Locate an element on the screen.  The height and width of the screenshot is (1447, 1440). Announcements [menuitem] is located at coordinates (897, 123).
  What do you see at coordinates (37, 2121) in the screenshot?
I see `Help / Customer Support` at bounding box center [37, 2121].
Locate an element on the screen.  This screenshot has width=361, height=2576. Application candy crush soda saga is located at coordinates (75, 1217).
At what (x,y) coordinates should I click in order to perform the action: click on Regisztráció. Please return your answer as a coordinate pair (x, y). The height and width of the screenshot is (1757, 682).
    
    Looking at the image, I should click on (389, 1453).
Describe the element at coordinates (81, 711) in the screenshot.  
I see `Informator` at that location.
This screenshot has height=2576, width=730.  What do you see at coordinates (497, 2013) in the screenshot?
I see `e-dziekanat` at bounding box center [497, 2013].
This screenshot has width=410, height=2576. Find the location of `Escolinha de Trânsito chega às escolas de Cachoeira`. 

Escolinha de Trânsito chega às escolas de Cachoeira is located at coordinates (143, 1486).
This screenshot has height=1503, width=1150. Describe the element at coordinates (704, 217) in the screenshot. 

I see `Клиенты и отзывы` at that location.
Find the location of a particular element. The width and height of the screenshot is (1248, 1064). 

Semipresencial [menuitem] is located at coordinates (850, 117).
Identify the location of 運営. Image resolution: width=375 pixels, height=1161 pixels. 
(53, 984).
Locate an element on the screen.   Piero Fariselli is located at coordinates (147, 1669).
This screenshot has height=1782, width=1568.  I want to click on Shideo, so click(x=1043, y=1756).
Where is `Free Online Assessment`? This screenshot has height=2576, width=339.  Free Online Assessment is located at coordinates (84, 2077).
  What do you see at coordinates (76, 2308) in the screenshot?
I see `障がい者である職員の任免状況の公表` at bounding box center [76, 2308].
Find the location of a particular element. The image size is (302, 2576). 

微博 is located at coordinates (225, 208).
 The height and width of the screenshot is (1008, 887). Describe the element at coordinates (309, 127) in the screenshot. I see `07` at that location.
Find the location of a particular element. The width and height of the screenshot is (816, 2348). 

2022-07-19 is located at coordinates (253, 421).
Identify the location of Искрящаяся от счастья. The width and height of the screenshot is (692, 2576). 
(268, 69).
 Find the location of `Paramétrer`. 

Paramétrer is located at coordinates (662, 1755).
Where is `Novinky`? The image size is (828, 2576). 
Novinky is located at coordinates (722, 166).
■ ■ ■ ■ ■ ■ ■
- **What needs to be done**
Exactly as they appear above, write out the line containing "Find the location of a particular element. The image" and each line that comes after it in the records.

- **Finished task**
Find the location of a particular element. The image size is (302, 2576). 

微博 is located at coordinates (225, 208).
 The height and width of the screenshot is (1008, 887). Describe the element at coordinates (309, 127) in the screenshot. I see `07` at that location.
Find the location of a particular element. The width and height of the screenshot is (816, 2348). 

2022-07-19 is located at coordinates (253, 421).
Identify the location of Искрящаяся от счастья. The width and height of the screenshot is (692, 2576). 
(268, 69).
 Find the location of `Paramétrer`. 

Paramétrer is located at coordinates (662, 1755).
Where is `Novinky`? The image size is (828, 2576). 
Novinky is located at coordinates (722, 166).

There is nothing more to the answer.